MATERIAL TO PROCESS ▸
=====

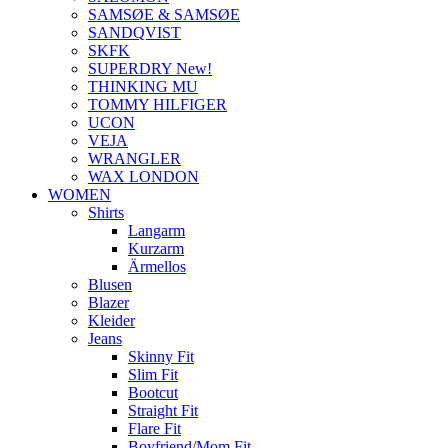
SAMSØE & SAMSØE
SANDQVIST
SKFK
SUPERDRY New!
THINKING MU
TOMMY HILFIGER
UCON
VEJA
WRANGLER
WAX LONDON
WOMEN
Shirts
Langarm
Kurzarm
Ärmellos
Blusen
Blazer
Kleider
Jeans
Skinny Fit
Slim Fit
Bootcut
Straight Fit
Flare Fit
Boyfriend/Mom Fit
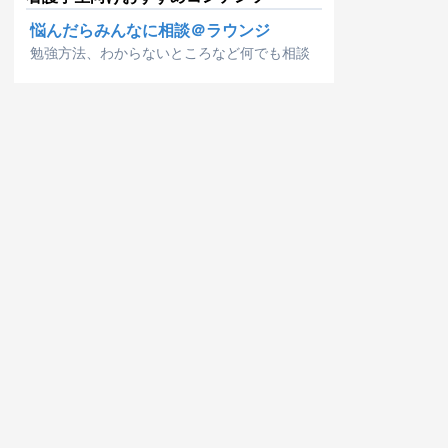
悩んだらみんなに相談＠ラウンジ
勉強方法、わからないところなど何でも相談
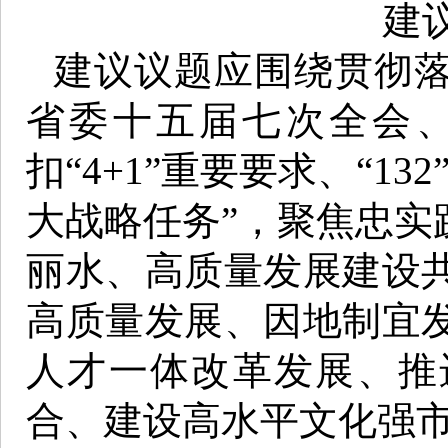
建
建议议题应围绕贯彻
省委十五届七次全会
扣“4+1”重要要求、“1
大战略任务”，聚焦忠实
丽水、高质量发展建设
高质量发展、因地制宜
人才一体改革发展、推
合、建设高水平文化强市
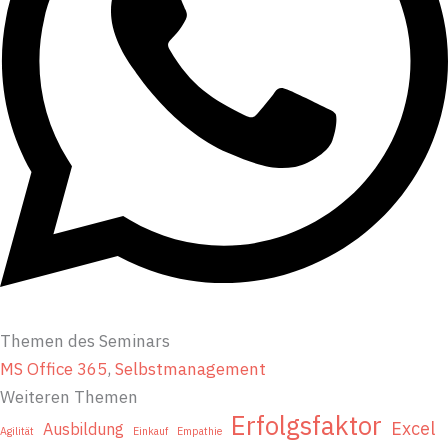
Themen des Seminars
MS Office 365
, 
Selbstmanagement
Weiteren Themen
Erfolgsfaktor
Excel
Ausbildung
Agilität
Einkauf
Empathie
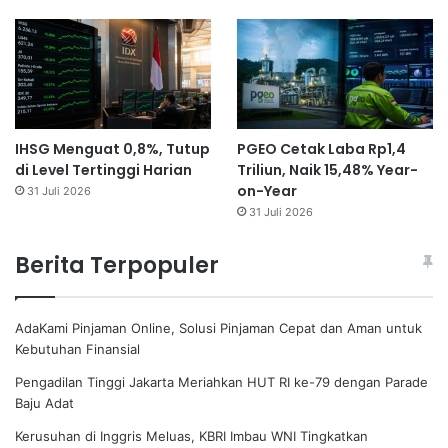
IHSG Menguat 0,8%, Tutup
PGEO Cetak Laba Rp1,4
di Level Tertinggi Harian
Triliun, Naik 15,48% Year-
on-Year
31 Juli 2026
31 Juli 2026
Berita Terpopuler
AdaKami Pinjaman Online, Solusi Pinjaman Cepat dan Aman untuk
Kebutuhan Finansial
Pengadilan Tinggi Jakarta Meriahkan HUT RI ke-79 dengan Parade
Baju Adat
Kerusuhan di Inggris Meluas, KBRI Imbau WNI Tingkatkan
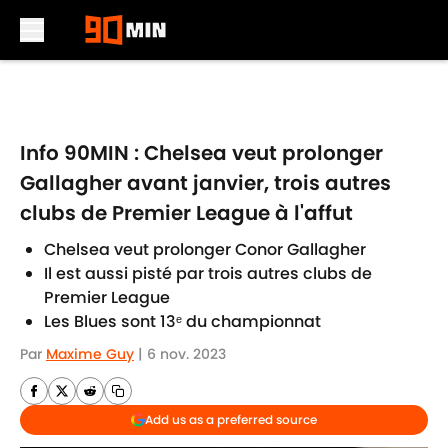
Skip to main content
Info 90MIN : Chelsea veut prolonger
Gallagher avant janvier, trois autres
clubs de Premier League à l'affut
Chelsea veut prolonger Conor Gallagher
Il est aussi pisté par trois autres clubs de
Premier League
Les Blues sont 13ᵉ du championnat
Par
Maxime Guy
|
6 nov. 2023
Add us as a preferred source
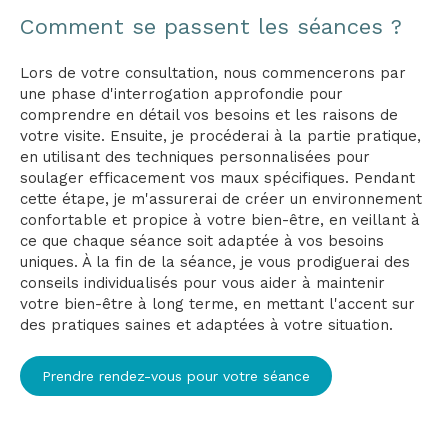
Comment se passent les séances ?
Lors de votre consultation, nous commencerons par
une phase d'interrogation approfondie pour
comprendre en détail vos besoins et les raisons de
votre visite. Ensuite, je procéderai à la partie pratique,
en utilisant des techniques personnalisées pour
soulager efficacement vos maux spécifiques. Pendant
cette étape, je m'assurerai de créer un environnement
confortable et propice à votre bien-être, en veillant à
ce que chaque séance soit adaptée à vos besoins
uniques. À la fin de la séance, je vous prodiguerai des
conseils individualisés pour vous aider à maintenir
votre bien-être à long terme, en mettant l'accent sur
des pratiques saines et adaptées à votre situation.
Prendre rendez-vous pour votre séance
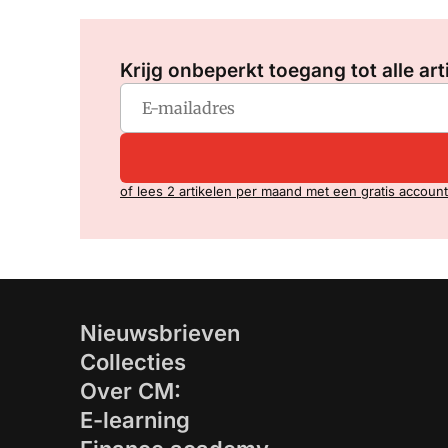
Krijg onbeperkt toegang tot alle art
of lees 2 artikelen per maand met een gratis account
Nieuwsbrieven
Collecties
Over CM:
E-learning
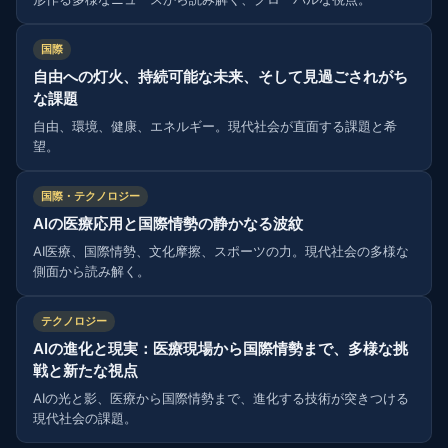
国際
自由への灯火、持続可能な未来、そして見過ごされがち
な課題
自由、環境、健康、エネルギー。現代社会が直面する課題と希
望。
国際・テクノロジー
AIの医療応用と国際情勢の静かなる波紋
AI医療、国際情勢、文化摩擦、スポーツの力。現代社会の多様な
側面から読み解く。
テクノロジー
AIの進化と現実：医療現場から国際情勢まで、多様な挑
戦と新たな視点
AIの光と影、医療から国際情勢まで、進化する技術が突きつける
現代社会の課題。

=====

WHAT IS NEEDED ▸
Lines in the data that hold "Gallagher" must be located and copied.

SOLUTION TO THE EXERCISE ▸
Gallagher avant janvier, trois autres
Chelsea veut prolonger Conor Gallagher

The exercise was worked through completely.